The mission? To explore and celebrate the ways in which nature can impact well-being

The Apple House, timber building with shingles and pitched roof set among wildflower fields
(Image credit: Nick Dearden)

The seed that bloomed into the Apple House was planted in 2017 when landscape designer Tom Stuart-Smith and his wife Sue, a psychotherapist and author, sought to bring together their expertise and create a community organisation at their base in Hertfordshire. The mission?
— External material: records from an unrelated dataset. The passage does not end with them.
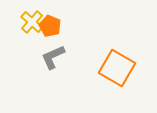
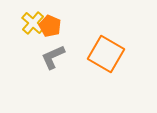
yellow cross: moved 1 px right, 1 px down
orange square: moved 11 px left, 14 px up
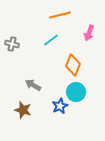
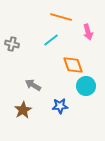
orange line: moved 1 px right, 2 px down; rotated 30 degrees clockwise
pink arrow: moved 1 px left, 1 px up; rotated 35 degrees counterclockwise
orange diamond: rotated 40 degrees counterclockwise
cyan circle: moved 10 px right, 6 px up
blue star: rotated 21 degrees clockwise
brown star: rotated 24 degrees clockwise
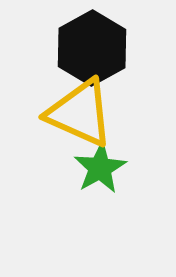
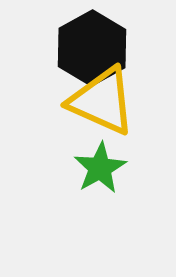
yellow triangle: moved 22 px right, 12 px up
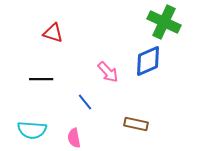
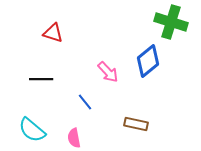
green cross: moved 7 px right; rotated 8 degrees counterclockwise
blue diamond: rotated 16 degrees counterclockwise
cyan semicircle: rotated 36 degrees clockwise
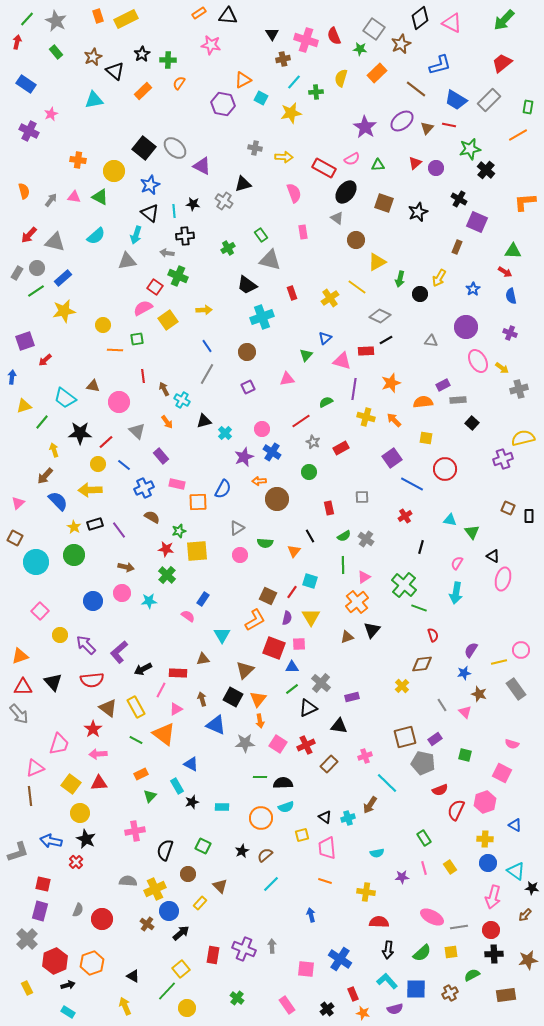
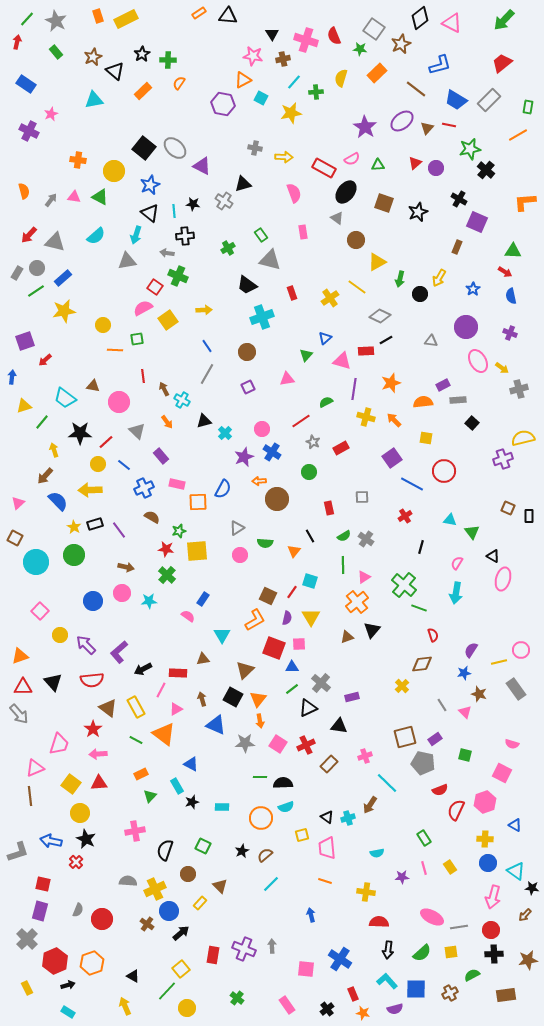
pink star at (211, 45): moved 42 px right, 11 px down
red circle at (445, 469): moved 1 px left, 2 px down
black triangle at (325, 817): moved 2 px right
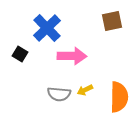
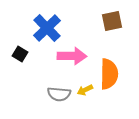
orange semicircle: moved 10 px left, 23 px up
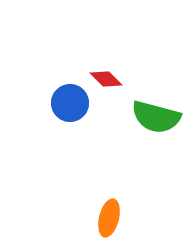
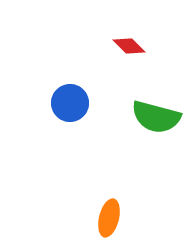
red diamond: moved 23 px right, 33 px up
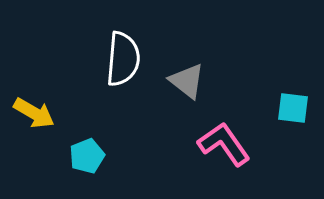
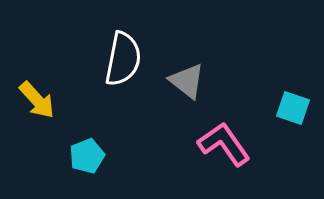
white semicircle: rotated 6 degrees clockwise
cyan square: rotated 12 degrees clockwise
yellow arrow: moved 3 px right, 13 px up; rotated 18 degrees clockwise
To explore and celebrate the ways in which nature can impact well-being.

To design the centrepiece of what eventually became the Serge Hill Project for Gardening, Creativity and Health, the couple also looked close to home: they asked their son Ben Stuart-Smith, the co-founder of London architecture collective Okra, to craft a brief and a space that would encapsulate the hub's values.

The Apple House, timber building with shingles and pitched roof set among wildflower fields

(Image credit: Nick Dearden)

The architect and his parents identified a neglected orchard next to the couple's home. It offered just the right potential to be transformed to house a new education and wellbeing centre, to be called the Apple House, alongside lush garden plots containing a plant library of some 1,500 different varieties. With Serge Hill, the Stuart-Smiths wanted to show that 'community inclusion can be fostered through gardening and other forms of creativity,' the architect writes.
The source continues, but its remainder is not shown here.